An dieser Stelle sollen kurze Interviewauszüge mit dem Sänger der
Kassierer für (hoffentlich) Diskussionsstoff sorgen, das Interview war sehr prollig gehalten, klar bei der Band. Übrigens gefunden auf
www.gaypunk.de, oder so ähnlich. Ein Link zu dieser Seite findet sich auf der Homepage der Band,
www.kassierer.com unter Links. Ein weiteres offensichtliches Indiz für die verdrängte Homophobie der Band.
„INTERVIEWER: ...öhm... Hat schon mal einer von euch gedacht seine Biographie zu schreiben?
SÄNGER: (...) so als Ereignis der letzten Woche, da war son Sturm das hat mir im Garten beinah die Tomatenspirale umgerissen... Also sowas könnt ich nie ernsthaft von mir geben. Andererseits je mehr man erlebt, umso gleichgültiger steht man dem Erlebten gegenüber.
INTERVIEWER: Was ist eine Dioptrie?
SÄNGER: (wie aus der Pistole geschossen) Eine Dioptrin ist der Kehrwert einer Entfernung in Meter. Und geht zurück auf den französischen Philosophen und Mathematiker Descartes. (...)

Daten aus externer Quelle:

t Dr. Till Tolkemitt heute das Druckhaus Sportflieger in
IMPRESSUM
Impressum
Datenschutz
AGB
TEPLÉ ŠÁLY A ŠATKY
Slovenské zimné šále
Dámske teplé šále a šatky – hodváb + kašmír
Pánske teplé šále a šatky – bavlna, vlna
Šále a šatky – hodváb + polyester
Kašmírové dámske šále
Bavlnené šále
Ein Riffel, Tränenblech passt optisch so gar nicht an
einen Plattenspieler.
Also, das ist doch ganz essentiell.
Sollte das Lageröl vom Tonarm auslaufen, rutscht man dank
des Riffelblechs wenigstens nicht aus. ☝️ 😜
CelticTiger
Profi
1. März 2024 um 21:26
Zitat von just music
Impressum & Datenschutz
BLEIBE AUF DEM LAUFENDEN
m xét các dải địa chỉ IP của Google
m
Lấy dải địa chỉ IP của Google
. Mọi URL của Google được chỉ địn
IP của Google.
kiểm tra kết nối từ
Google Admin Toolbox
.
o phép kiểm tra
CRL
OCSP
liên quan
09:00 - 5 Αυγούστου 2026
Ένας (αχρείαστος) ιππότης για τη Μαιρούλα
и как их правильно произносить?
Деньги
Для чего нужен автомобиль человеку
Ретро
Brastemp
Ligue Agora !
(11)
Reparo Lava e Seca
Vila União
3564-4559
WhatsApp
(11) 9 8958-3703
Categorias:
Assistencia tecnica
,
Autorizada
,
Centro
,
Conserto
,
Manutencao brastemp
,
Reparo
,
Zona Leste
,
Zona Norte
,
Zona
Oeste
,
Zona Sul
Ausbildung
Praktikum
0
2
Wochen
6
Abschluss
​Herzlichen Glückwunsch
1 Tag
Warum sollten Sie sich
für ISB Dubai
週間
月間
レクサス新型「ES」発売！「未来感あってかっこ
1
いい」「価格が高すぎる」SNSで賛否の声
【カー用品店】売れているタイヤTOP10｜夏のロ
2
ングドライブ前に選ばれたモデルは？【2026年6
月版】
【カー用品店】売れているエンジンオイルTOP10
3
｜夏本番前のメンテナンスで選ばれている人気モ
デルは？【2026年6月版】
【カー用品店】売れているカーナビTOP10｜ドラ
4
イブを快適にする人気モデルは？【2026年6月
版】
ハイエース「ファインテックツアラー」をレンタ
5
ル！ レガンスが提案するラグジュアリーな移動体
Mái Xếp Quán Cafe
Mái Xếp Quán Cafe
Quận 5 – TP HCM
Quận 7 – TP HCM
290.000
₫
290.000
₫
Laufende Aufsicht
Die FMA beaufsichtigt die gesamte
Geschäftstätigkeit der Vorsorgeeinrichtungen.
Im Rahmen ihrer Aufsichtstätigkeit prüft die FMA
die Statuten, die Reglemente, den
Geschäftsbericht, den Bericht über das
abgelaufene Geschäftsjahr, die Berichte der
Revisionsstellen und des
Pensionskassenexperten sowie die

SÄNGER: (antwortend auf Vorwurf des Sexismus, Anm. Schlaubi) Ja... das kommt ma vor. Und dann gabs da son Flugblatt, wo dann ganz radikal dargestellt wurde, wir würden solche Texte singen wie ‘dann tat sie etwas, daß ließ mich erblassen, sie griff nach meinen Klöten und fing an zu blasen’. Das war son Beleg dafür, daß es EINDEUTIG sexistische Musik ist. Natürlich haben die Leute, die uns damals kritisiert haben, völlig weggelassen, daß es nur um Sex mit Ausserirdischen geht. Außerdem... denk ich, wenn man Sex beschreibt, ist man lange nich sexistisch. (...)

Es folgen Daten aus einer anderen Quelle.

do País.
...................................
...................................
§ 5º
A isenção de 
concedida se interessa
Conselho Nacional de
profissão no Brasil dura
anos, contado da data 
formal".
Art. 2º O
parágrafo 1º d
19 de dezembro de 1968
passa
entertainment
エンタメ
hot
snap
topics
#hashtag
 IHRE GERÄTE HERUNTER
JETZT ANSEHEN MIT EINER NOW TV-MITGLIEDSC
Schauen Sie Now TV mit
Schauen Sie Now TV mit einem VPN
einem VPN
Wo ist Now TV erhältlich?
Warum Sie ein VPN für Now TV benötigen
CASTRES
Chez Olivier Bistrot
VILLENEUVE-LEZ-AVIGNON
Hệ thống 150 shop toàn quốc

SÄNGER: ...also ich glaub wir ham vielleicht ein sexistisches Lied im Programm, wozu ich auch stehe und das is so... dieses Lied ‘Sex mit dem Sozialarbeiter’, weil der Sozialarbeiter dort einfach nur zum Sexualobjekt herabgewürdigt wird und das hat er aber auch verdient!“
In diesem Zusammenhang erscheint z.B. merkwürdig, dass verschiedenste Hardcore- und Hip Hop-Acts, welche nach Definitionen der „P.C.-Polizisten“ (
4 Promille) eindeutig sexistisch sind, unter keinen Sanktionen zu leiden haben. Wahrscheinlich liegt’s an den schlechten Englischkenntnissen. Auf wessen Seite diese liegen, sei mal dahingestellt.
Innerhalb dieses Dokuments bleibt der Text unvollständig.